**Provided material**
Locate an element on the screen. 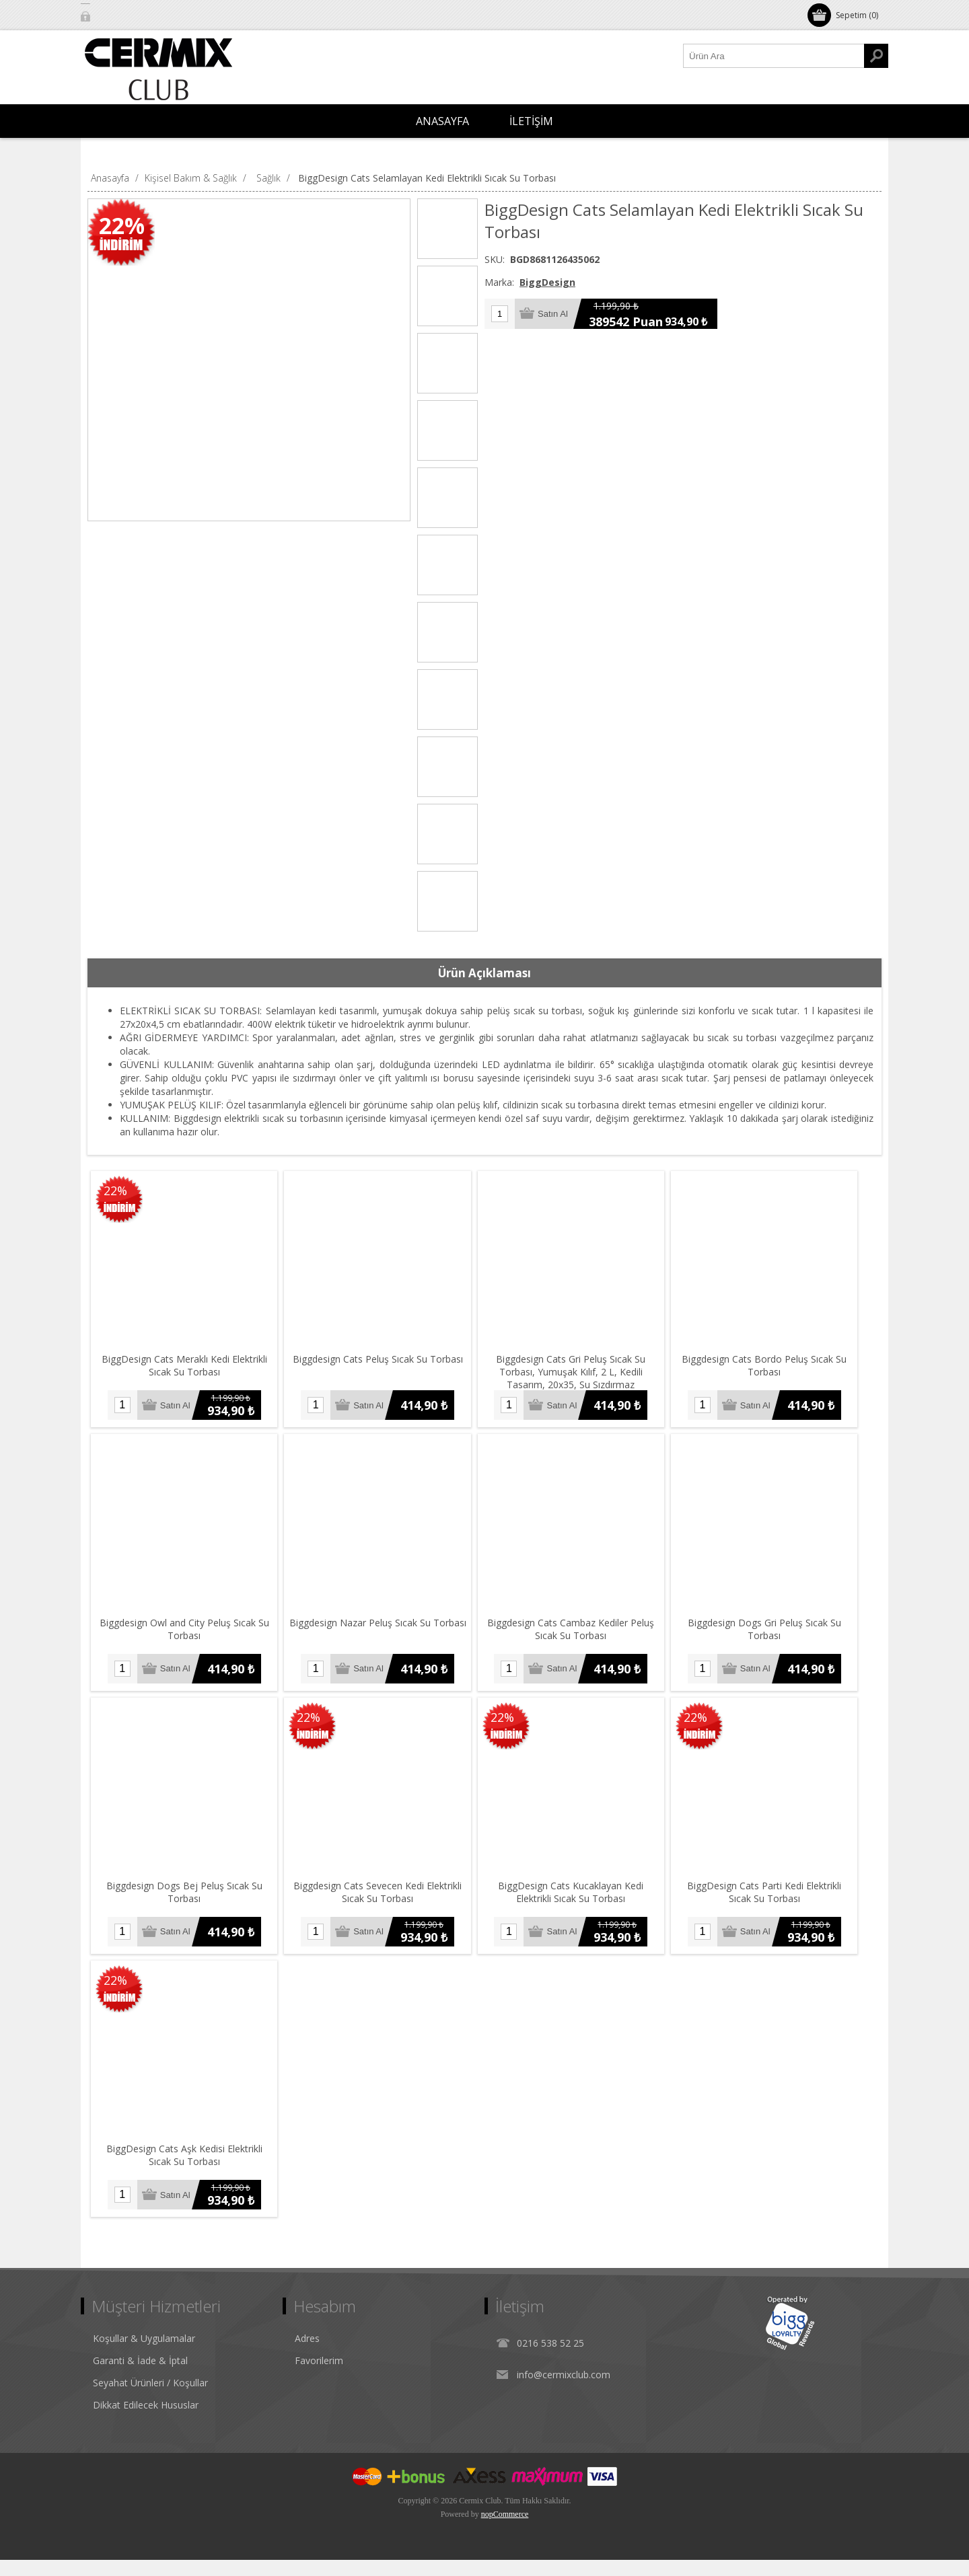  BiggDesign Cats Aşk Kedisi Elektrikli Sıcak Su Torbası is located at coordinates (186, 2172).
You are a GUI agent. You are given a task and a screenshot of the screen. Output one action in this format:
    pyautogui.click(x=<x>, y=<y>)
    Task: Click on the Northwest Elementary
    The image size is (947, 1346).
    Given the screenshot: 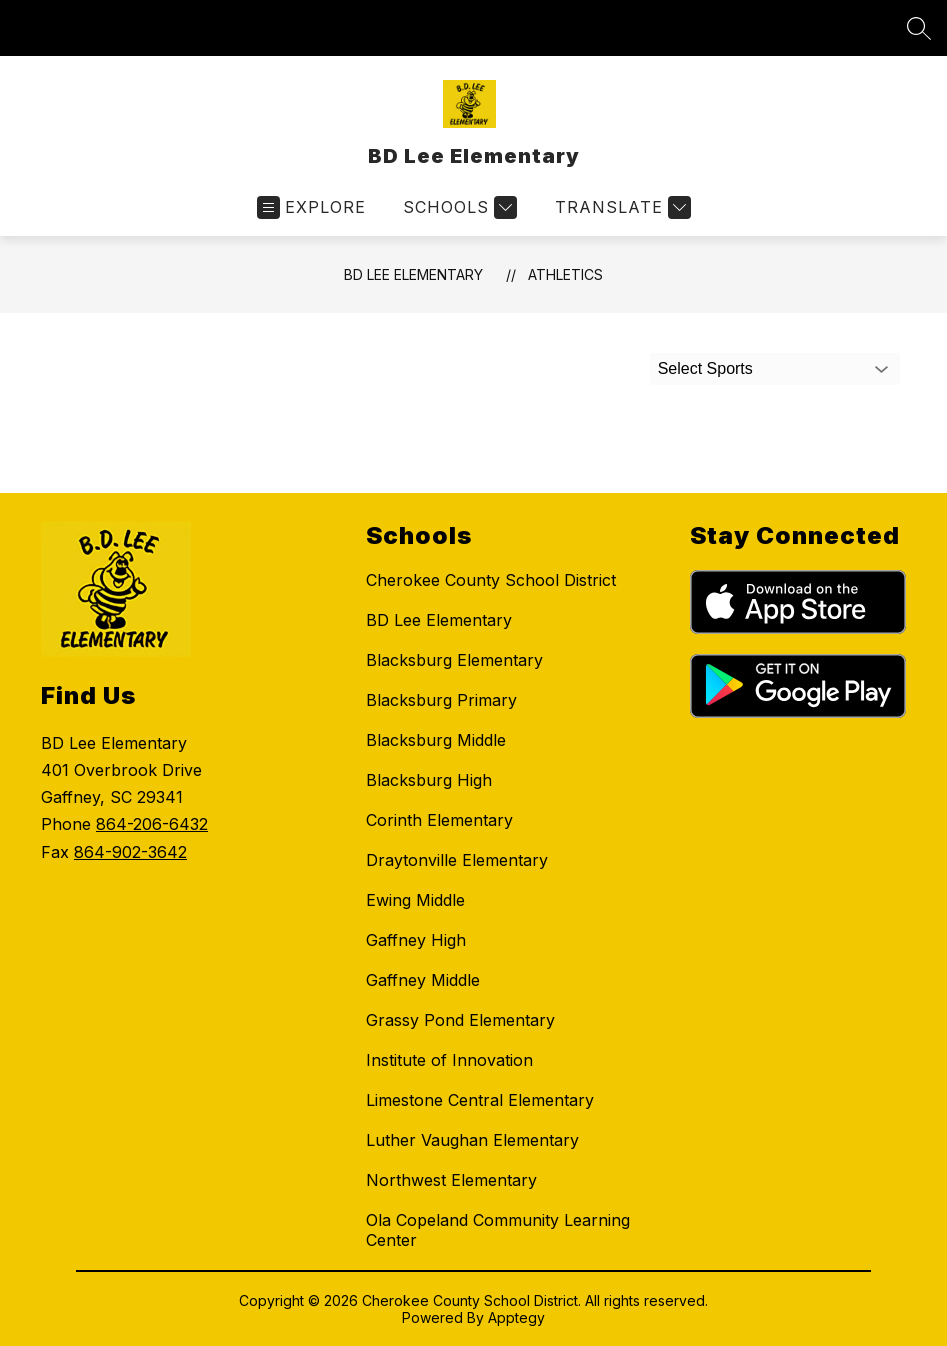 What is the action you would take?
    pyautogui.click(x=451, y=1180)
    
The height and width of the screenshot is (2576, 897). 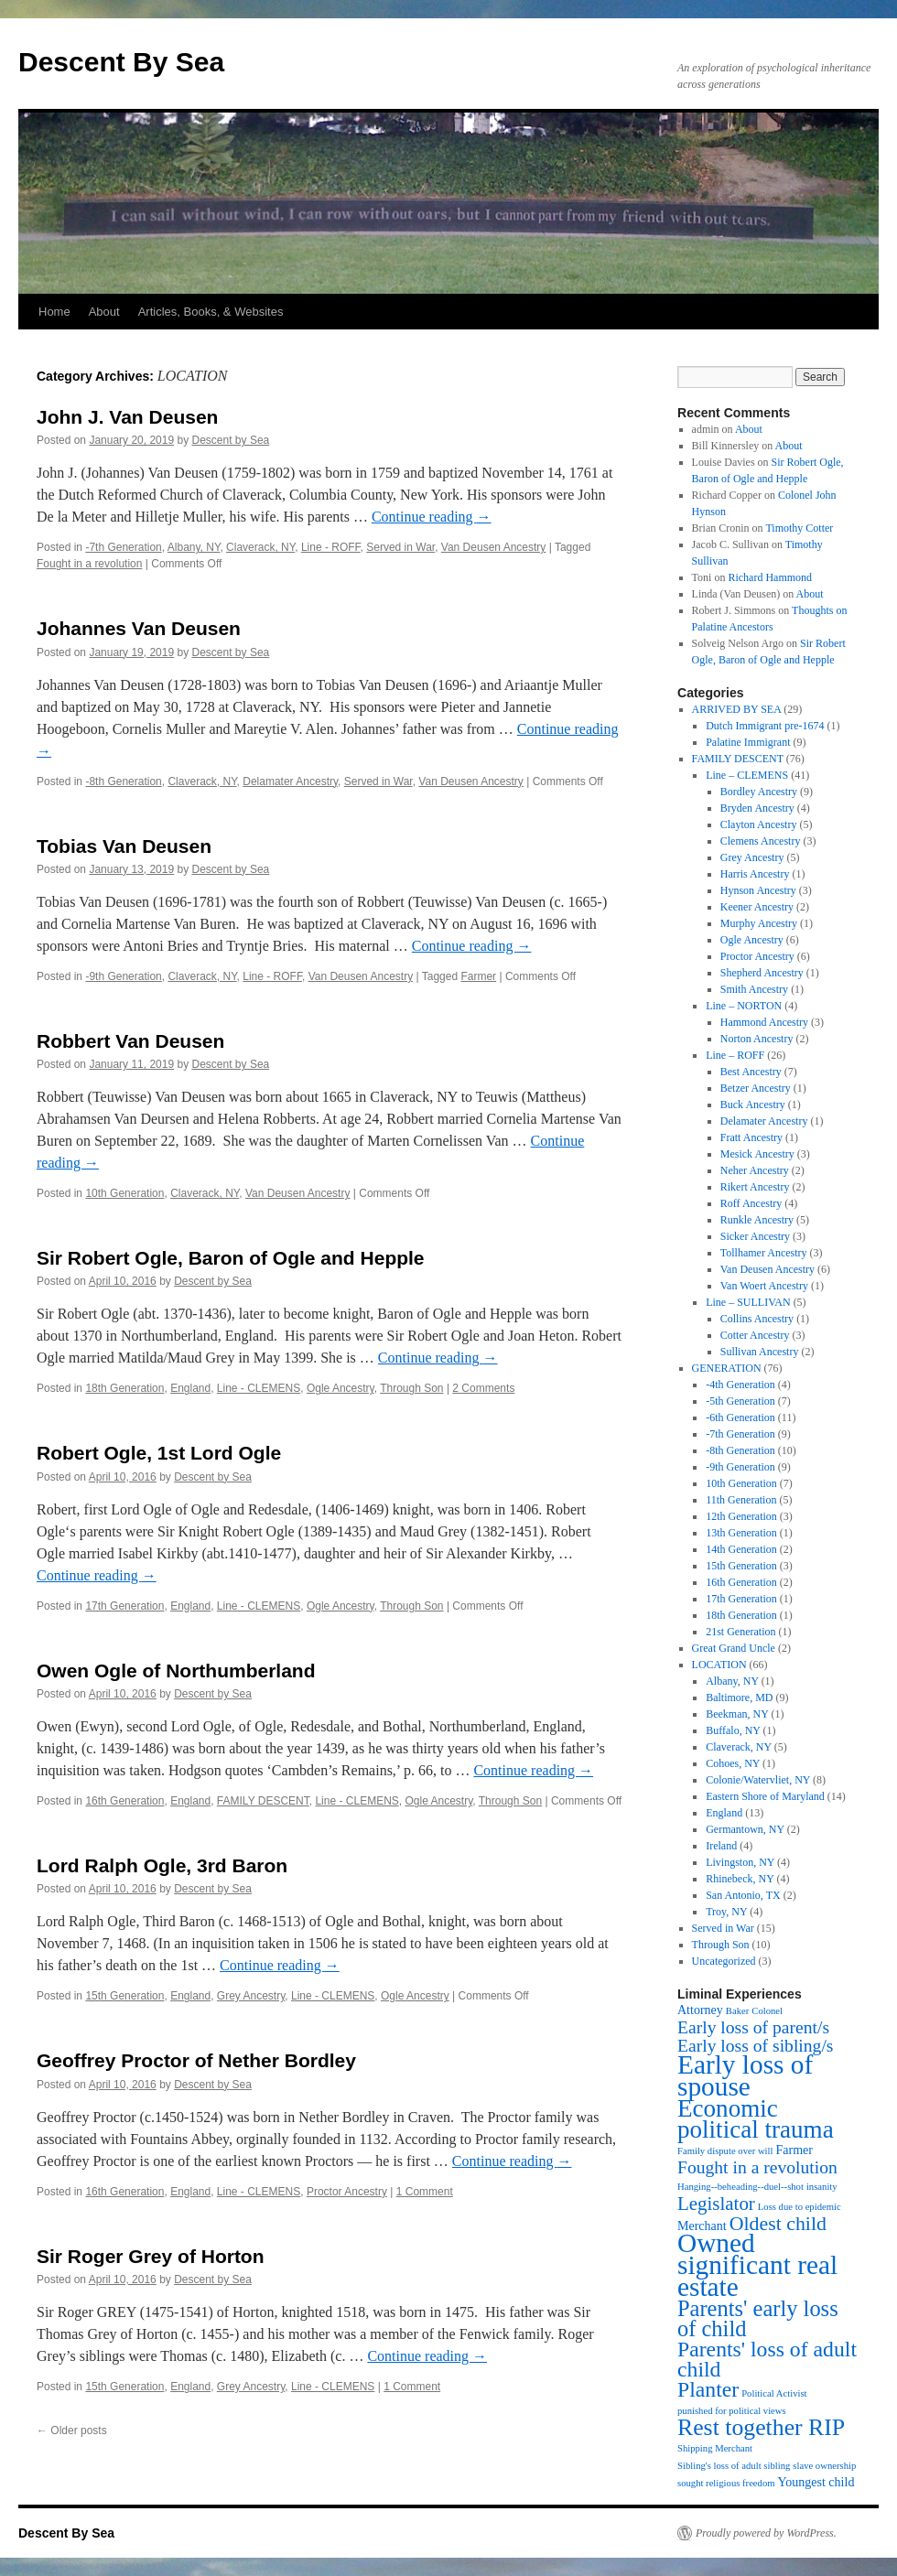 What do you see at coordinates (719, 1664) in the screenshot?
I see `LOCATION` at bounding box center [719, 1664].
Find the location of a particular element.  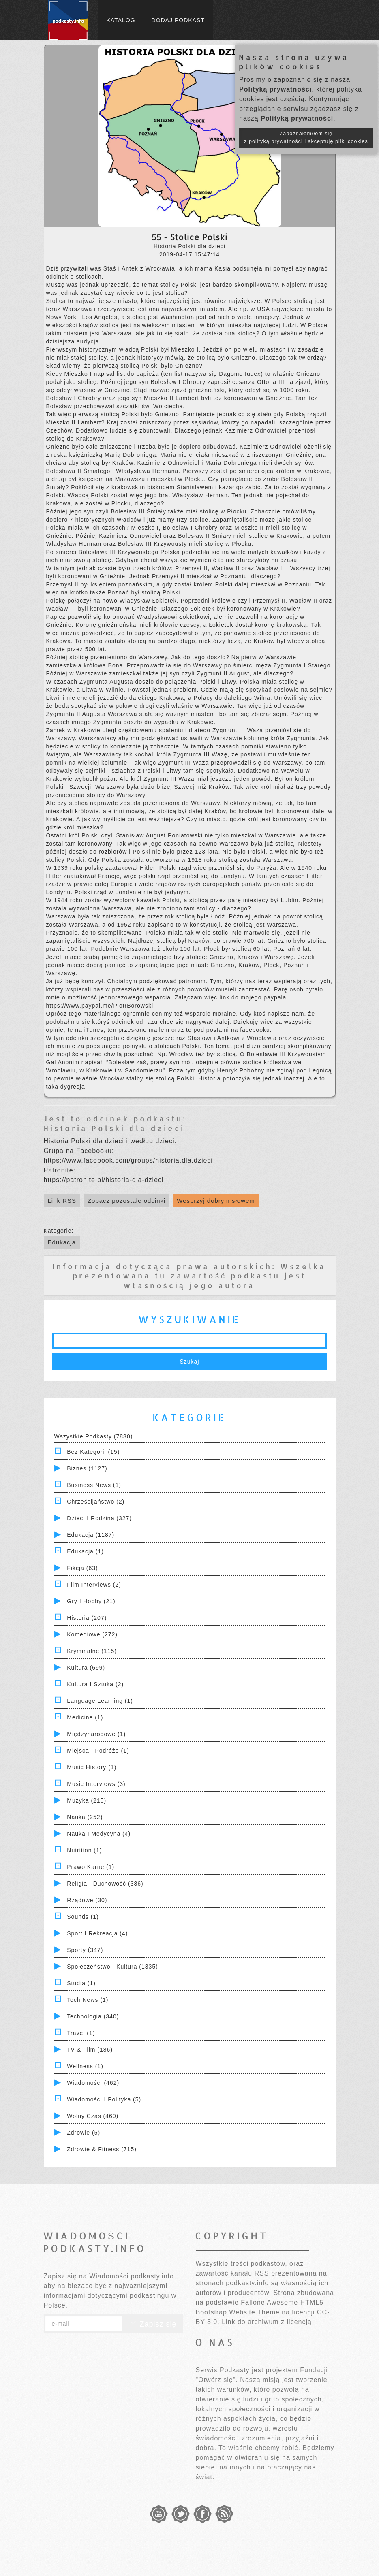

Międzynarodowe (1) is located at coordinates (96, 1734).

**Required work**
Using the material above, transcribe exactly the lines from the line with "You are a GUI" to the line with "The image size is (947, 1346)."; both count, and nothing else goes in.

**Written solution**
You are a GUI agent. You are given a task and a screenshot of the screen. Output one action in this format:
    pyautogui.click(x=<x>, y=<y>)
    Task: Click on the Northwest Elementary
    The image size is (947, 1346).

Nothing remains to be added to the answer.